AREÚSA.- ¡Oh desdichada de mujer, y en esto había su vejez de fenecer! Y de ellos, ¿qué me dices? ¿En qué pararon?

ELICIA.- Ellos, como hubieron hecho el delito, por huir de la justicia, que acaso pasaba por allí, saltaron de las ventanas y cuasi muertos los prendieron, y sin más dilación los degollaron.

AREÚSA.- ¡Oh mi Pármeno y mi amor, y cuánto dolor me pone su muerte! Pésame del grande amor que con él tan poco tiempo había puesto, pues no me había más de durar. Pero, pues ya este mal recaudo es hecho, pues ya esta desdicha es acaecida, pues ya no se pueden por lágrimas comprar ni restaurar sus vidas, no te fatigues tú tanto, que cegarás llorando, que creo que poca ventaja me llevas en sentimiento y verás con cuánta paciencia lo sufro y paso.

ELICIA.- ¡Ay, que rabio! ¡Ay, mezquina, que salgo de seso! ¡Ay, que no hallo quien lo sienta como yo! No hay quien pierda lo que yo pierdo. ¡Oh cuánto mejores y más honestas fueran mis lágrimas en pasión ajena que en la propia mía! ¿A dónde iré, que pierdo madre, manto y abrigo; pierdo amigo, y tal, que nunca faltaba de mi marido? ¡Oh Celestina sabia, honrada y autorizada, cuántas faltas me encubrías con tu buen saber! Tú trabajabas, yo holgaba; tú salías fuera, yo estaba encerrada; tú rota, yo vestida; tú entrabas contino como abeja por casa, yo destruía, que otra cosa no sabía hacer. ¡Oh bien y gozo mundano, que, mientras eres poseído, eres menospreciado, y jamás te consientes conocer hasta que te perdemos! ¡Oh Calisto y Melibea, causadores de tantas muertes, mal fin hayan vuestros amores!

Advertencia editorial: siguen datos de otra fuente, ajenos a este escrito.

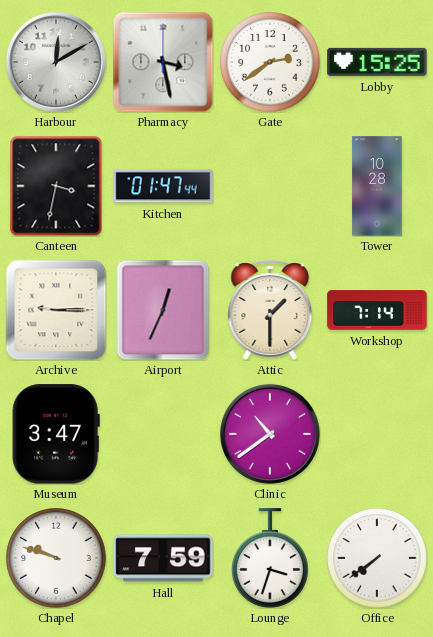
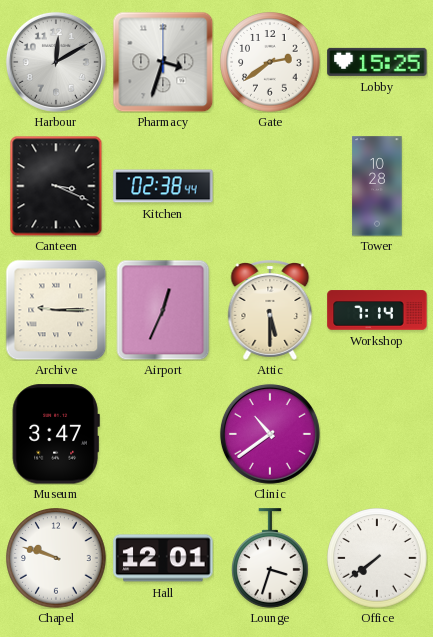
Pharmacy: 3:28 -> 3:33
Canteen: 3:32 -> 3:19
Kitchen: 01:47 -> 02:38
Attic: 1:30 -> 5:30
Hall: 7:59 -> 12:01
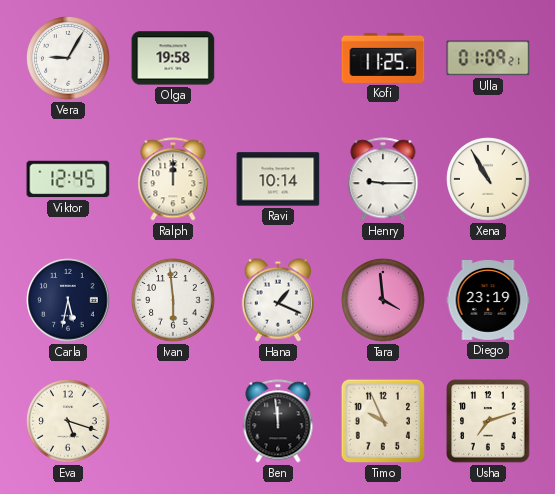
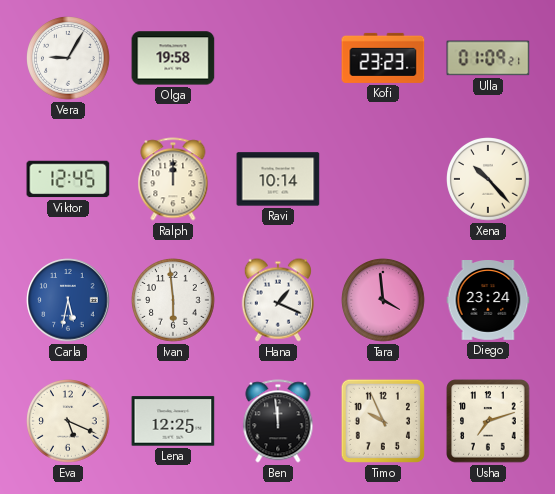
Kofi: 11:25 -> 23:23
Henry: 9:15 -> none
Xena: 10:55 -> 10:23
Carla dial: navy -> blue
Diego: 23:19 -> 23:24
Eva: 5:18 -> 5:19
Lena: none -> 12:25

En mal sabor se conviertan vuestros dulces placeres; tórnese lloro vuestra gloria, trabajo vuestro descanso; las hierbas deleitosas donde tomáis los hurtados solaces se conviertan en culebras; los cantares se os tornen lloro; los sombrosos árboles del huerto se sequen con vuestra vista; sus flores olorosas se tornen de negra color.

AREÚSA.- Calla, por Dios, hermana. Pon silencio a tus quejas, ataja tus lágrimas, limpia tus ojos, torna sobre tu vida, que, cuando una puerta se cierra, otra suele abrir la fortuna, y este mal, aunque duro, se soldará. Y muchas cosas se pueden vengar que es imposible remediar, y ésta tiene el remedio dudoso y la venganza en la mano.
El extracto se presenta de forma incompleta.